## ASSIGNMENT
Find the line that contains "Dr.JEYASEKHARAN HOSPITAL & NURSING HOME"; then retype it and each line after it, exactly, through the final line of the data below.

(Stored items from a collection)
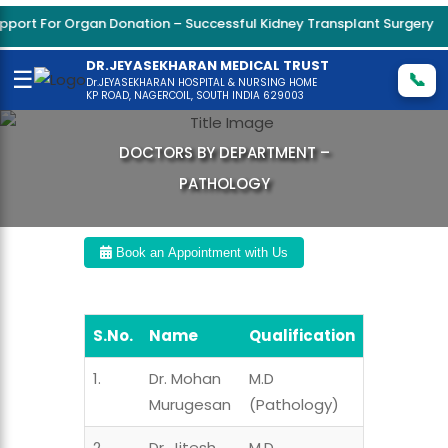
ort For Organ Donation – Successful Kidney Transplant Surgery
DR.JEYASEKHARAN MEDICAL TRUST
☰
📞
Dr.JEYASEKHARAN HOSPITAL & NURSING HOME
KP ROAD, NAGERCOIL, SOUTH INDIA 629003
DOCTORS BY DEPARTMENT –
PATHOLOGY
Book an Appointment with Us
S.No.
Name
Qualification
1.
Dr. Mohan
M.D
Murugesan
(Pathology)
2.
Dr. Jitesh
M.D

## SOLUTION TO THIS PROBLEM
Dr.JEYASEKHARAN HOSPITAL & NURSING HOME
KP ROAD, NAGERCOIL, SOUTH INDIA 629003
DOCTORS BY DEPARTMENT –
PATHOLOGY
Book an Appointment with Us
S.No.
Name
Qualification
1.
Dr. Mohan
M.D
Murugesan
(Pathology)
2.
Dr. Jitesh
M.D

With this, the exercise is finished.